I went downstairs to boil some bark and flowers that I had sent Izua to fetch a few minutes ago, telling her briefly that Euria was sick and that it was contagious.

"Drink it."

He sat up, his nose running. I wiped it and had him blow into a handkerchief, tending to his ailments as best I could because my body ached, my stomach was churning, and soon I was trembling too.

I shouldn't have taken so long to recover...I shouldn't have...

Now my son is dying and I can't even properly care for him...

I didn't leave that room all afternoon, only able to hold his hand, leave the room to make infusions and broths, then come back and tell Amaiera, who was worried about not coming into the room.

"Mom, is Euria still sleeping with us?"

"No, he could give you his illness. But I'll come and say goodnight, go to bed."

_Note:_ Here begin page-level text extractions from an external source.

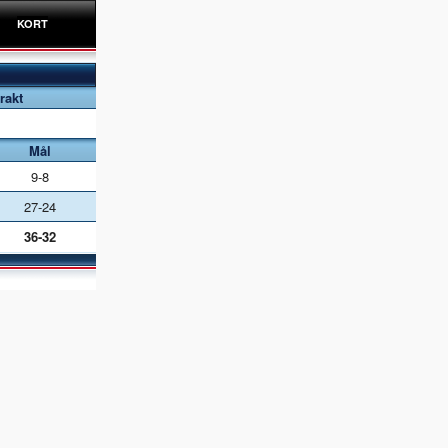
KORT
rakt
Mål
9-8
27-24
36-32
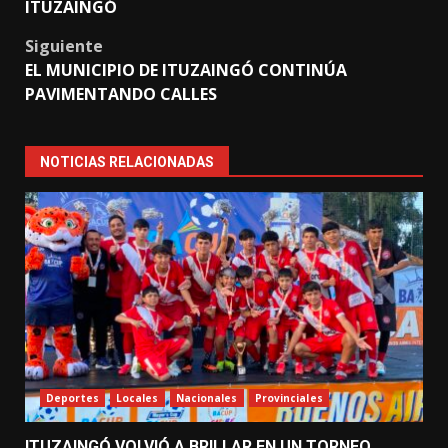
ITUZAINGÓ
Siguiente
EL MUNICIPIO DE ITUZAINGÓ CONTINÚA
PAVIMENTANDO CALLES
NOTICIAS RELACIONADAS
Deportes
Locales
Nacionales
Provinciales
ITUZAINGÓ VOLVIÓ A BRILLAR EN UN TORNEO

Amaiera stood for a while behind the door, trying to look through the small opening to see what her sick brother looked like.

He was having trouble breathing; I tried to clear his nose every 20 minutes, but he was too weak to breathe properly, exhausted from having a fever all day.

Amaiera came back a few minutes later and opened the door while I had turned Euria onto his stomach to wipe his nose; he had his brows furrowed and his arms crossed.

"Mom, you forgot to say goodnight."

"Wait a little longer, I won't be long..."

I tucked Euria back into bed, and she was slowly falling asleep before going into the bedroom. I didn't touch anything, just took Euria's bedsheets and placed a kiss on Amaiera's head. She was pretending to be asleep, annoyed. There was nothing I could do, but I was so scared I couldn't move. Izua was watching me from the other end of the hall, having had to prepare dinner and clean all day, while I was starting to feel guilty, little tears forming at the bottom of my eyes.

"You're overreacting. It's not the first time he's been sick."

"This time...it's...I...it's this illness that killed him..."

He entered the room naturally, and I rushed to open the window wide, the sickly smell of the room quickly being replaced by cold. He was about to go to bed next to Euria, but I pushed him away.

"You could catch it."

"So what? If I'm still alive at my age, it's because I'm tough, my god..."

"I've seen people much stronger than you die from it!"